The facts are stipulated. On April 27, 1983, William Earl and Glenda F. Judkins (“debtors”) filed a voluntary Chapter 11 petition. Prior to the filing, the debtors farmed several parcels of leased property in DeKalb County, Tennessee.

Mid-South is a creditor holding a security interest in the debtors’ corn crop. Mid-South’s security interest was perfected June 2, 1982 and extends to “proceeds” of the corn crop.

FmHA is a creditor holding a security interest in “all crops, annual and perennial, and other plant products now planted, *371 growing or grown, or which are hereafter planted or otherwise become growing crops or other plant products” of the debtors. The FmHA perfected its security interest on June 23, 1982 and June 24, 1982. The financing statements covered all “proceeds” from the debtors’ crops.

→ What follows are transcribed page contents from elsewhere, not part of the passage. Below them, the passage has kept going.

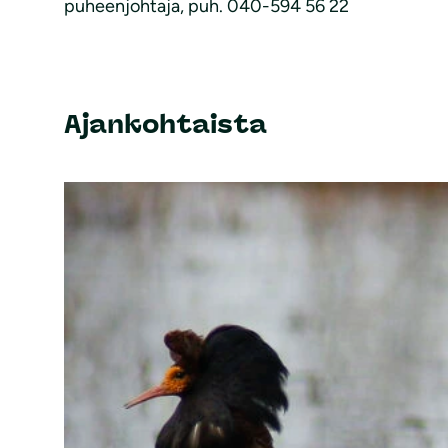
puheenjohtaja, puh. 040-594 56 22
Ajankohtaista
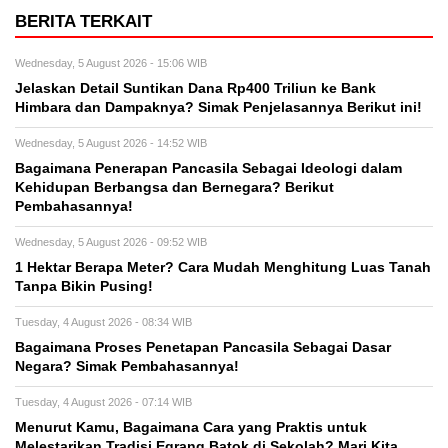
BERITA TERKAIT
Wednesday, 5 August 2026 - 15:06 WIB
Jelaskan Detail Suntikan Dana Rp400 Triliun ke Bank
Himbara dan Dampaknya? Simak Penjelasannya Berikut ini!
Wednesday, 5 August 2026 - 14:52 WIB
Bagaimana Penerapan Pancasila Sebagai Ideologi dalam
Kehidupan Berbangsa dan Bernegara? Berikut
Pembahasannya!
Wednesday, 5 August 2026 - 09:52 WIB
1 Hektar Berapa Meter? Cara Mudah Menghitung Luas Tanah
Tanpa Bikin Pusing!
Tuesday, 4 August 2026 - 08:34 WIB
Bagaimana Proses Penetapan Pancasila Sebagai Dasar
Negara? Simak Pembahasannya!
Tuesday, 4 August 2026 - 07:14 WIB
Menurut Kamu, Bagaimana Cara yang Praktis untuk
Melestarikan Tradisi Egrang Batok di Sekolah? Mari Kita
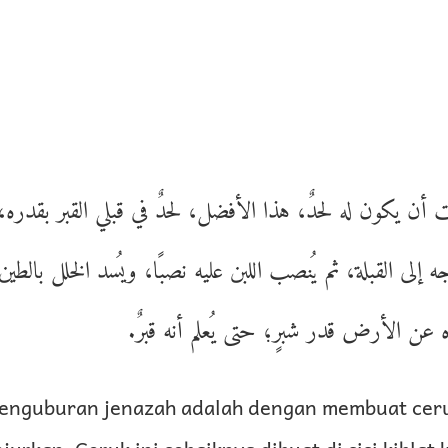
 أن يكون له لحدٌ، هذا الأفضل، لحدٌ في قبلي القبر بقدره، 
 إلى القبلة، ثم يُنصب اللبن عليه نصبًا، ويُسد الخلل بالطين،
ره عن الأرض قدر شبرٍ؛ حتى يُعلم أنه قبرٌ
enguburan jenazah adalah dengan membuat ceruk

On January 28, 1983, the debtors executed a “Contract to Participate in the 1983 PIK Diversion Program” with the Commodity Credit Corporation (“CCC”) covering four of their leased farms. A contract for the fifth farm was executed March 10, 1983. The contracts were approved March 18, 1983 and the debtors became entitled to deficiency and diversion payments.

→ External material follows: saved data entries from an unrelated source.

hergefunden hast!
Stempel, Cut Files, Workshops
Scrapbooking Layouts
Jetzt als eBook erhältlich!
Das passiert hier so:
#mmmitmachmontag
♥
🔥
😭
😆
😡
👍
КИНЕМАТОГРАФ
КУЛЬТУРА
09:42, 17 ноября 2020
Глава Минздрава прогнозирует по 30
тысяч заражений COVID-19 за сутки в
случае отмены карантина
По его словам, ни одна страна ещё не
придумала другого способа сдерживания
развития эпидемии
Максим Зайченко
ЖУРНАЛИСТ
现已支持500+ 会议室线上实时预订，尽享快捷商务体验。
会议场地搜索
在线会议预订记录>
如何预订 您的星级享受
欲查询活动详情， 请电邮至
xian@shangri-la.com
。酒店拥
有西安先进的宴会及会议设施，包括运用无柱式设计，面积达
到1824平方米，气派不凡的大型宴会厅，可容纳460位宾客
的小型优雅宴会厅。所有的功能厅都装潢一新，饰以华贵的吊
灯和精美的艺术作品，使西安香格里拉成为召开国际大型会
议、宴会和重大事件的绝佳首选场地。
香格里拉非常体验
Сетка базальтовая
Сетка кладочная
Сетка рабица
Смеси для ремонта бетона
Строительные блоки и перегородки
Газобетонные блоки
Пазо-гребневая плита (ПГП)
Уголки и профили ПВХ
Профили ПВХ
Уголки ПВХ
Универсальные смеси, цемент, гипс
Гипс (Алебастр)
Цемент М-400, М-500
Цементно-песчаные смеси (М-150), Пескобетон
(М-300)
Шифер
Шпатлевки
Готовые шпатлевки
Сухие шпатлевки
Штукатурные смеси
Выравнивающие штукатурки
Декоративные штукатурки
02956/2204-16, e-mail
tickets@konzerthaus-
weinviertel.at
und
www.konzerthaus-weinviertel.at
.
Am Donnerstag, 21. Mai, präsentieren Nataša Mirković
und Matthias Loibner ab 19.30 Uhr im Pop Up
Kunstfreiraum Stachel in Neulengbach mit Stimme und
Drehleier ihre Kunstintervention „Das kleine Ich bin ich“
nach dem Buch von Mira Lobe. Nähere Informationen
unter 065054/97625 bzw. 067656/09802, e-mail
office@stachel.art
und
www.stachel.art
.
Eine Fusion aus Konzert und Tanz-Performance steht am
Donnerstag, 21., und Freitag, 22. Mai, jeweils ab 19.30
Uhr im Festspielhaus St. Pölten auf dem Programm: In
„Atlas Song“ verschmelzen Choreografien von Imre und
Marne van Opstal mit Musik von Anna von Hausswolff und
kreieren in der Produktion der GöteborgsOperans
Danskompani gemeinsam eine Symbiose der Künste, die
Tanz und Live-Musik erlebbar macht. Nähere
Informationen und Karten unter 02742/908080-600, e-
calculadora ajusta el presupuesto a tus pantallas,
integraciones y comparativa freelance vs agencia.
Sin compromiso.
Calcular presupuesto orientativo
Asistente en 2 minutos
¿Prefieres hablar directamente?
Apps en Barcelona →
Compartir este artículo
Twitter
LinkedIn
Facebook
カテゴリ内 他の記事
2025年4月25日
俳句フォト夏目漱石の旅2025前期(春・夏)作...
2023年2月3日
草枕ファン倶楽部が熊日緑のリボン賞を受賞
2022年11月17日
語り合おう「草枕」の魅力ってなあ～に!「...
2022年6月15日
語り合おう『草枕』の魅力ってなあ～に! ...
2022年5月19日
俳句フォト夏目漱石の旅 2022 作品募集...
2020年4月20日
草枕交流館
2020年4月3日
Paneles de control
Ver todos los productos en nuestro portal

On March 25, 1983, the debtors filed a “Payment-in-Kind Assignment and Power of Attorney” with the CCC designating Mid-South as their assignee for diversion payments, including payments due for the nonproduction of wheat. The debtors also compromised the outstanding balance of an earlier promissory note by executing a demand note to Mid-South.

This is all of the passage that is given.